Although the preferred embodiments of the invention have been disclosed for illustrative purposes, those skilled in the art will appreciate that various modifications, additions and substitutions are possible, without departing from the scope and spirit of the invention as disclosed in the accompanying claims. For example, the dielectric constant and refractive index of the waveguide can be optionally determined. The size and interval of the diffraction gratings may also be optionally selected.

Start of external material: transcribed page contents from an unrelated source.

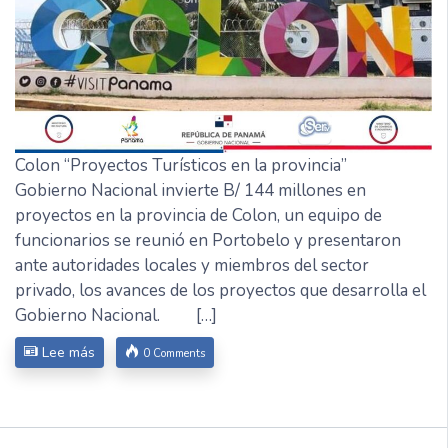
Colon “Proyectos Turísticos en la provincia”
Gobierno Nacional invierte B/ 144 millones en
proyectos en la provincia de Colon, un equipo de
funcionarios se reunió en Portobelo y presentaron
ante autoridades locales y miembros del sector
privado, los avances de los proyectos que desarrolla el
Gobierno Nacional. […]
Lee más
0 Comments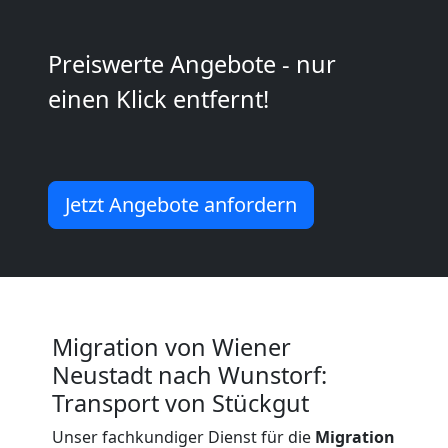
Wiener
Neustadt
Preiswerte Angebote - nur
einen Klick entfernt!
Umzug
und
Jetzt Angebote anfordern
Lagerung
Wiener
Neustadt
Migration von Wiener
Neustadt nach Wunstorf:
Transport von Stückgut
Full-
Unser fachkundiger Dienst für die
Migration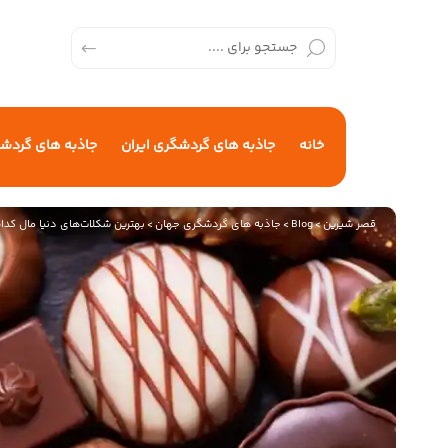
خانه
جاذبه های گردشگری ایران
جاذبه های گردش
قصر شیرین
>
Blog
>
جاذبه های گردشگری جهان
>
بهترین شکلات‌های دنیا مال کد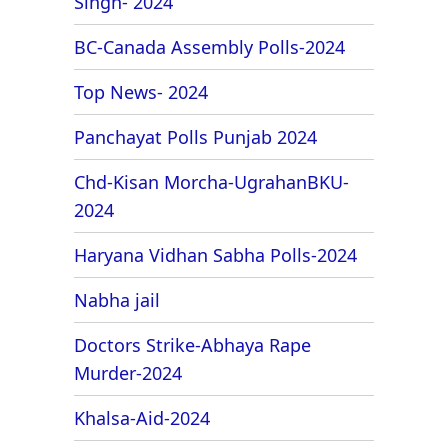
Singh- 2024
BC-Canada Assembly Polls-2024
Top News- 2024
Panchayat Polls Punjab 2024
Chd-Kisan Morcha-UgrahanBKU-
2024
Haryana Vidhan Sabha Polls-2024
Nabha jail
Doctors Strike-Abhaya Rape
Murder-2024
Khalsa-Aid-2024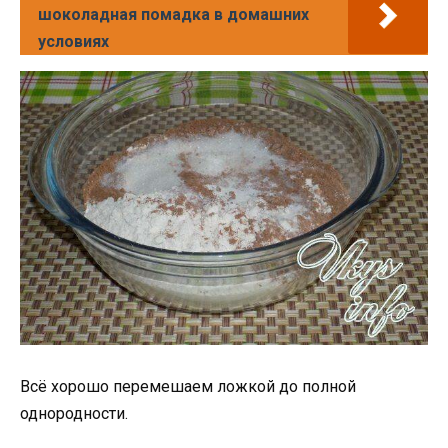
шоколадная помадка в домашних
условиях
Всё хорошо перемешаем ложкой до полной
однородности.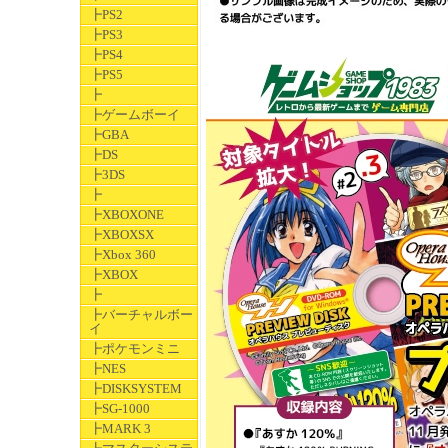
┣PS2
┣PS3
┣PS4
┣PS5
┣
┣ゲームボーイ
┣GBA
┣DS
┣3DS
┣
┣XBOXONE
┣XBOXSX
┣Xbox 360
┣XBOX
┣
┣バーチャルボー
イ
┣ポケモンミニ
┣NES
┣DISKSYSTEM
┣SG-1000
┣MARK 3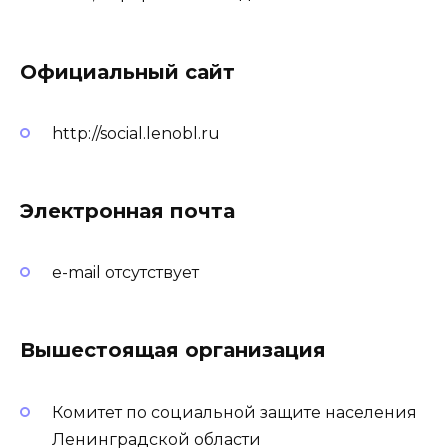
Официальный сайт
http://social.lenobl.ru
Электронная почта
e-mail отсутствует
Вышестоящая организация
Комитет по социальной защите населения
Ленинградской области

As apparent from the above description, the present invention provides a method for adjusting the radiation direction of an antenna, which uses a plurality of uniformly spaced diffraction gratings formed in the waveguide of the antenna. In accordance with this method, it is possible to vary the radiation direction of an electronic wave passing through the antenna by varying the interval of crystal lattices in a region where the diffraction gratings exist. Accordingly, it is possible to obtain a narrow beam width characteristic. The diffraction gratings are made of a piezo-electric material. Using the characteristic of such a piezo-electric material, it is possible to vary the interval of crystal lattices in the diffraction grating region in an electrical manner, thereby adjusting the radiation direction of beams. Such an effect can be achieved using a simple configuration.

Claims

What is claimed is:

1. A method for adjusting the radiation direction of an antenna, comprising the steps of:

machining a surface of the antenna to form a diffraction grating at a waveguide region of the antenna, thereby forming a radiation mode region having non-uniform dielectric constant and refractive index distributions along the travel direction of an electronic wave passing through the waveguide region;

coupling electrodes to opposite ends of the radiation mode region, respectively, and applying a voltage to the electrodes; and

varying the voltage applied to the electrodes, thereby varying the length of crystal lattices in the radiation mode region, whereby the direction of a radiation wave emerging from the antenna is adjusted to a desired direction.